Using Wikis to Catch Outdated and Bad Laws?
Mick Ohrberg asks: "While listening to NPR this morning, I heard about the ridiculous law, passed in 1675, that orders the arrest of all American Indians entering Boston, and just now, 330 years later, is ready to be repealed. There are a LOT of really outdated and/or inappropriate laws out there; would an 'open' Wiki-style approach to law-making (with appropriate supervision, of course) be able to catch more of these 'bad' laws? Should the law-makers be able to keep track of all these laws, or are the number of laws simply too large for that relatively small group of people to keep track of? The more and more outdated copyright laws also come to mind as an area that could stand some more scrutiny."
Just require an experation date on the laws.
I believe in the US it is possible to obtain a published set of all laws currently in effect and on the books. I think it's around 20 volumes, with the index itself being one 700-page monolithic tome.
The legislative model of democracy is absolutely ridiculous. Law has nothing to do with right and wrong any more; legislators spend all their time trying to pass as many laws as possible while spending no time actually reading or understanding these laws. Legislators think it's their job to "do something", and the media portrays a deadlocked Congress as an obstacle to progress. In fact, the opposite is true.
As a democracy progresses, it becomes absolutely impossible for any individual to know, understand, or abide by the actual law. Indeed, many of the hundreds of thousands of laws and statutes conflict with each other, so you're a law-breaker no matter what you do.
This is great for tyrants, since there's always a law you can accuse someone of breaking. That's especially true in the US, now that there's a whole class of federal "conspiracy" crimes that don't require any proof of wrongdoing for a conviction.
Legislatures have made law irrelevant, paradoxical, oppressive, and absurd; and Western democracy is going to fail because of it.
He who lights his taper at mine, receives light without darkening me.
I'd say you'd have to start by creating the wiki first, then try and publicize it to the public, and when enough people read it and think it's a ridicule law you could then lobby our lawmakers to repeal them. This I think would be the best approach, especially if you create online petitions from that community.

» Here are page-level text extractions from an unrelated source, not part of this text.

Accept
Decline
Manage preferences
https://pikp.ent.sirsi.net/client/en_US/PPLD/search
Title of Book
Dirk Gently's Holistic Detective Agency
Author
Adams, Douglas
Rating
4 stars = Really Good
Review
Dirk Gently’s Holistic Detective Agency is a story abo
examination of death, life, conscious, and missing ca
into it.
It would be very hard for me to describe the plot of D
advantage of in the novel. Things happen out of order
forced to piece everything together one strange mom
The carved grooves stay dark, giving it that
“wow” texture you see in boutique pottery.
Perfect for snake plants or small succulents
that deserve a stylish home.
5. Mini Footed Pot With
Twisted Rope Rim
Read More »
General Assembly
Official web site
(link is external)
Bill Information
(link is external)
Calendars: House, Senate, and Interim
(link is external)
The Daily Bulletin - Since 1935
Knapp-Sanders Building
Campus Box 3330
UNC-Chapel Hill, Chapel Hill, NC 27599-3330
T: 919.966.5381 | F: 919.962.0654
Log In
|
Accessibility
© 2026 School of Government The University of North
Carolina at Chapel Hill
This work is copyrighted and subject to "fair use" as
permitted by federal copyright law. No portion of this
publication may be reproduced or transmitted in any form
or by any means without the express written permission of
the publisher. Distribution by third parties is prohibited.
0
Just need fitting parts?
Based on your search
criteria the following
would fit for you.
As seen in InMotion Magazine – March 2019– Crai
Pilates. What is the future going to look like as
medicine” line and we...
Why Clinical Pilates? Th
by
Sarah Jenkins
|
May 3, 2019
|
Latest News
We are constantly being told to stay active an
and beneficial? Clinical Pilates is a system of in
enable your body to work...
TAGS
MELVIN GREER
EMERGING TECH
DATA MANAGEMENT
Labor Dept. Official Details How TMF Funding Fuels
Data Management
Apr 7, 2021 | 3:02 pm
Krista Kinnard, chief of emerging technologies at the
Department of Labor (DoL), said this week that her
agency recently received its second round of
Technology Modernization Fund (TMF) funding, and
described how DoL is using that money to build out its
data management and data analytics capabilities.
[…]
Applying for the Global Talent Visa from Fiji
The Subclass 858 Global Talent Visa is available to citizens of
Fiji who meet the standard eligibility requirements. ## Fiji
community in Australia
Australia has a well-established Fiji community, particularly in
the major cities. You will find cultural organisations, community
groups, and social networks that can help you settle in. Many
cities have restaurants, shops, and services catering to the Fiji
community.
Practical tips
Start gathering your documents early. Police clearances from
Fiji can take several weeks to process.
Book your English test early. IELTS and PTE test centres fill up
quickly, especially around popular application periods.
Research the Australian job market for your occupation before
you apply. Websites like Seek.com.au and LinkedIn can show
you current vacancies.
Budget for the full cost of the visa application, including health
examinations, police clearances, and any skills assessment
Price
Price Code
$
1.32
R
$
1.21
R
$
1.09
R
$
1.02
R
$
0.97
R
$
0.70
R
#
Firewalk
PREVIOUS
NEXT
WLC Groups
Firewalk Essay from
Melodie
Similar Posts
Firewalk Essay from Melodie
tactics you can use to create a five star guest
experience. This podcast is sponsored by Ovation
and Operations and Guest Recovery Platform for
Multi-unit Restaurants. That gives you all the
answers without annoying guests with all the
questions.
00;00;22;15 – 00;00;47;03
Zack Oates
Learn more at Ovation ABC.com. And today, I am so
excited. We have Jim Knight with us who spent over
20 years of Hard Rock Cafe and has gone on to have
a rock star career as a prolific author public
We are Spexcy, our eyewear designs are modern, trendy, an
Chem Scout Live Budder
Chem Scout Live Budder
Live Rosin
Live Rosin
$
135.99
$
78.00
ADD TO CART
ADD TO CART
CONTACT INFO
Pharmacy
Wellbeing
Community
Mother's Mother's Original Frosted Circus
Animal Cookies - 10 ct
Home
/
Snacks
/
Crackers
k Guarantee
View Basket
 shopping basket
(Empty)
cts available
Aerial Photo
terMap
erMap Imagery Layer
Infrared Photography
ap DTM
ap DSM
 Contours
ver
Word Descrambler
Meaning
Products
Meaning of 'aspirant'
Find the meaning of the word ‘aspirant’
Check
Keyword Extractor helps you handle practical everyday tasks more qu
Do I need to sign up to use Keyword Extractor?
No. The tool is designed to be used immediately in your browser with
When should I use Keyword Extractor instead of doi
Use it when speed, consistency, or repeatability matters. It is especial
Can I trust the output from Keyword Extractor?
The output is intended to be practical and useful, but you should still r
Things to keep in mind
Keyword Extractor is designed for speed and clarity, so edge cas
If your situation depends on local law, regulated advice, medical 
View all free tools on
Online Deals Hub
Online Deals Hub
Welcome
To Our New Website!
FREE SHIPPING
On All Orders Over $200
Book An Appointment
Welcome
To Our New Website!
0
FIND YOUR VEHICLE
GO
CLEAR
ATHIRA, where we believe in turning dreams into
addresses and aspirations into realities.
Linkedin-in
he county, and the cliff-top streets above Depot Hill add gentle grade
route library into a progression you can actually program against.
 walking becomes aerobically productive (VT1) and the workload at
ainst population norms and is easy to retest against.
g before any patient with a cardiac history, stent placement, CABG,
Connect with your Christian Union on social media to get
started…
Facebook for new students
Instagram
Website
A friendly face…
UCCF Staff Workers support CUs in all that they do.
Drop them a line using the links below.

Of course, you don't want to have some big corporation that depends on a given law to come in and erase your wiki either, so keeping a history of modifications is in order too.
This might be an efficient way to get rid of stupid IP laws that the crowd on here loathes so ferociously.
---- I am certain of only one thing : I know nothing else.
However if you break traffic rules on most military bases, you can have your base driving privileges revoked, which are enforced by serious people with M-16s.
--- You shall know the truth, and the truth shall make you mad- Neal (not Cowboy) Boortz
... and they want their laws back. I heard about the ridiculous law, passed in 1675, that orders the arrest of all American Indians entering Boston, and just now, 330 years later, is ready to be repealed. Has anybody *else* noticed that 1675 is more than 100 years before the United States of America even came into existence? Why is it a problem, if the law was made by a government that doesn't exist anymore?
Why is it that when you believe something it's an opinion, but when I believe something it's a manifesto?
For the most part, such laws aren't even given any attention.
What about when they decide to start enforcing the silly laws?
Case in point: Here in Ontario you are issued a license plate sticker for snowmobiles. But they aren't very attractive, so for years pretty much everyone was putting custom designed numbers on their snowmobiles instead. While it was technically not legal to do so, it was never enforced. Then all of a sudden a few years back they decided to crack down on it. About a year thereafter they got around to changing the law, but people were charged during that period. So, in conclusion, the same could happen with any law, no matter how silly it is.
Maybe the libertarian in you would appreciate the Read the Bills Act.
Stupid old laws are not the real problem but simply a symptom of the archaic American Common Law legal system. There is a good reason why modern legal systems insist that laws are given numbers and written down in books instead of accumulating them as hard to access "Jack Dipdork vs. the City of Jerktown" cases that even the professionals have trouble finding. Unforunately, fixing the cause and not the symptoms is totally unrealistic in a system where Congress is full of lawyers who don't even want tort reform: They realize too well that the real goal of the legal system is to make money for lawyers and prepare their political careers, with justice just a side effect.
I like the system they had in medieval Iceland: Every three years, somebody had to recite their entire legal code. Anything he left out, wasn't a law anymore.